Geometric distribution
Suppose we flip the same coin repeatedly until HEADS appears, where each coin flip is independent and follows the Bernoulli distribution with parameter [math]\displaystyle{ p }[/math]. Let [math]\displaystyle{ X }[/math] be the random variable denoting the total number of coin flips. Then [math]\displaystyle{ X }[/math] has the geometric distribution with parameter [math]\displaystyle{ p }[/math]. Formally, [math]\displaystyle{ \Pr[X=k]=(1-p)^{k-1}p }[/math].
For geometric [math]\displaystyle{ X }[/math], [math]\displaystyle{ \mathbf{E}[X]=\frac{1}{p} }[/math]. This can be verified by directly computing [math]\displaystyle{ \mathbf{E}[X] }[/math] by the definition of expectations. There is also a smarter way of computing [math]\displaystyle{ \mathbf{E}[X] }[/math], by using indicators and the linearity of expectations. For [math]\displaystyle{ k=0, 1, 2, \ldots }[/math], let [math]\displaystyle{ Y_k }[/math] be the 0-1 random variable such that [math]\displaystyle{ Y_k=1 }[/math] if and only if none of the first [math]\displaystyle{ k }[/math] coin flipings are HEADS, thus [math]\displaystyle{ \mathbf{E}[Y_k]=\Pr[Y_k=1]=(1-p)^{k} }[/math]. A key observation is that [math]\displaystyle{ X=\sum_{k=0}^\infty Y_k }[/math]. Thus, due to the linearity of expectations,
- [math]\displaystyle{ \begin{align} \mathbf{E}[X] = \mathbf{E}\left[\sum_{k=0}^\infty Y_k\right] = \sum_{k=0}^\infty \mathbf{E}[Y_k] = \sum_{k=0}^\infty (1-p)^k = \frac{1}{1-(1-p)} =\frac{1}{p}. \end{align} }[/math]
Binomial distribution
Suppose we flip the same (biased) coin for [math]\displaystyle{ n }[/math] times, where each coin flip is independent and follows the Bernoulli distribution with parameter [math]\displaystyle{ p }[/math]. Let [math]\displaystyle{ X }[/math] be the number of HEADS. Then [math]\displaystyle{ X }[/math] has the binomial distribution with parameters [math]\displaystyle{ n }[/math] and [math]\displaystyle{ p }[/math]. Formally, [math]\displaystyle{ \Pr[X=k]={n\choose k}p^k(1-p)^{n-k} }[/math].
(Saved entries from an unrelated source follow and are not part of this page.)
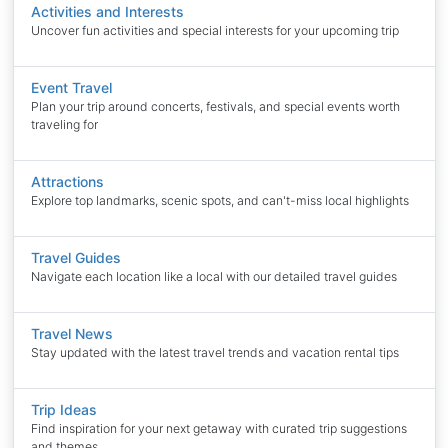
Activities and Interests
Uncover fun activities and special interests for your upcoming trip
Event Travel
Plan your trip around concerts, festivals, and special events worth
traveling for
Attractions
Explore top landmarks, scenic spots, and can't-miss local highlights
Travel Guides
Navigate each location like a local with our detailed travel guides
Travel News
Stay updated with the latest travel trends and vacation rental tips
Trip Ideas
Find inspiration for your next getaway with curated trip suggestions
and themes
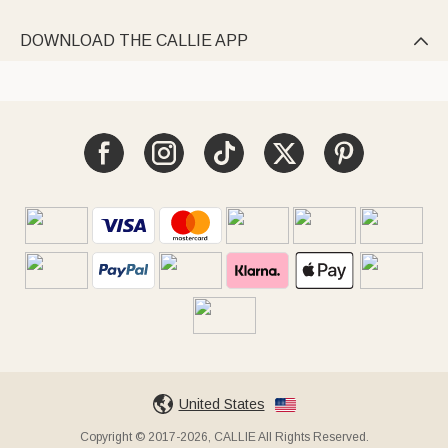
DOWNLOAD THE CALLIE APP

United States
Copyright © 2017-2026, CALLIE All Rights Reserved.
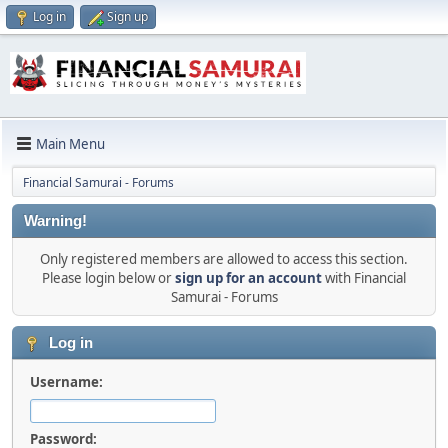
Log in
Sign up
Main Menu
Financial Samurai - Forums
Warning!
Only registered members are allowed to access this section.
Please login below or
sign up for an account
with Financial
Samurai - Forums
Log in
Username:
Password:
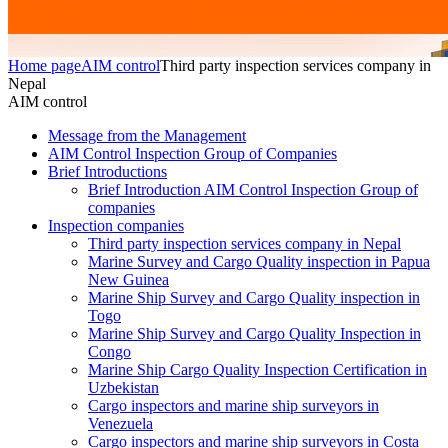
Home page
AIM control
Third party inspection services company in
Nepal
AIM control
Message from the Management
AIM Control Inspection Group of Companies
Brief Introductions
Brief Introduction AIM Control Inspection Group of
companies
Inspection companies
Third party inspection services company in Nepal
Marine Survey and Cargo Quality inspection in Papua
New Guinea
Marine Ship Survey and Cargo Quality inspection in
Togo
Marine Ship Survey and Cargo Quality Inspection in
Congo
Marine Ship Cargo Quality Inspection Certification in
Uzbekistan
Cargo inspectors and marine ship surveyors in
Venezuela
Cargo inspectors and marine ship surveyors in Costa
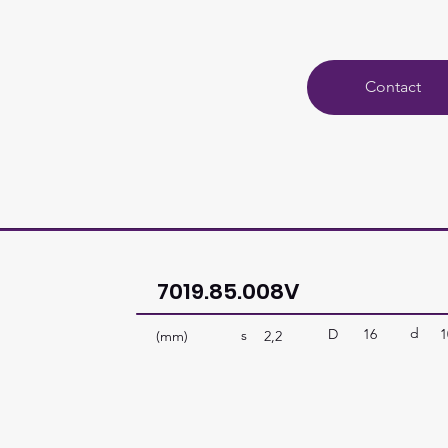
Contact
7019.85.008V
d
D
16
1
s
(mm)
2,2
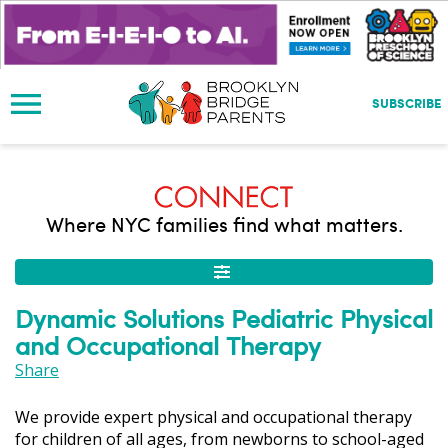
S
k
i
p
t
SUBSCRIBE
o
m
a
i
n
Where NYC families find what matters.
c
o
n
t
Dynamic Solutions Pediatric Physical
e
and Occupational Therapy
n
t
Share
We provide expert physical and occupational therapy
for children of all ages, from newborns to school-aged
A binomial random variable [math]\displaystyle{ X }[/math] with parameters [math]\displaystyle{ n }[/math] and [math]\displaystyle{ p }[/math] is usually denoted by [math]\displaystyle{ B(n,p) }[/math].
As we saw above, by applying the linearity of expectations, it is easy to show that [math]\displaystyle{ \mathbf{E}[X]=np }[/math] for an [math]\displaystyle{ X=B(n,p) }[/math].